According to Berger, children may
be particularly vulnerable because they have limited coping and communication
skills to counteract the powerful influence of television and other media exposure. And
often there is insufficient attention focused on early identification and intervention
for children affected by traumatic events. To help deal with kids' feelings
after a traumatic event, Berger makes these recommendations to parents:
Anticipate needs. Take the
initiative: Approach children to chat; try to talk about their feelings and concerns
about a traumatic or scary event before they bring it up. It is easier for children
if adults open the lines of communication,
particularly during difficult times. This also sends the message that a topic is
OK to talk about with adults.
Berger also recommends looking at
these discussions as a process. "Use brief, frequent chats, rather than
a single all-inclusive presentation as a way of exploring feelings and thoughts.

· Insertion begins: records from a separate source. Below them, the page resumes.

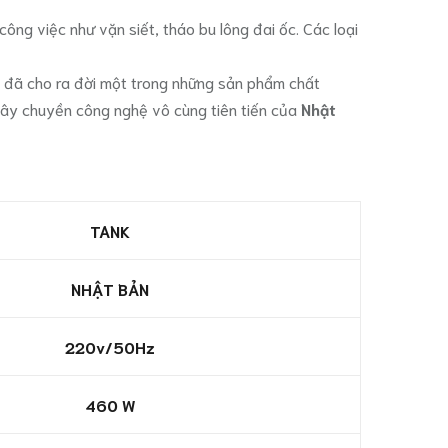
ng việc như vặn siết, tháo bu lông đai ốc. Các loại
đã cho ra đời một trong những sản phẩm chất
 dây chuyền công nghệ vô cùng tiên tiến của
Nhật
TANK
NHẬT BẢN
220v/50Hz
460 W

Such chats are more natural and allow for observation and interaction and are
less likely to be overwhelming or 'preachy' to children."
Use candor, but with discretion.
This should be the theme of all adult-to-child communication about traumatic incidents.
Be honest, but give details and explanations at a level appropriate to a
child's cognitive and emotional capacity. It is healthy to begin
with more limited sharing, which provides a foundation for future elaboration.
"We can do much to assist children in dealing with reality but cannot and
should not attempt to rewrite reality for children," says Berger.
Let kids know how you feel.
While adults dealing with children in distress should maintain a moderate level
of composure, it is often helpful to let children know that they experience
upsetting feelings, too. Children need to know that adults are sometimes scared and
seek support from those around them and that it is OK to hurt, but that the pain
does get better with time
Most children and teenagers will
recover from their fears. If after a month a child is still showing signs of
distress, seek the assistance
of a school counselor or other mental health professional. Signs of distress include not
sleeping or eating; excessive clinging; re-experiencing the event through nightmares,
recollections, or play; emotional numbing; or persistent fears about disaster.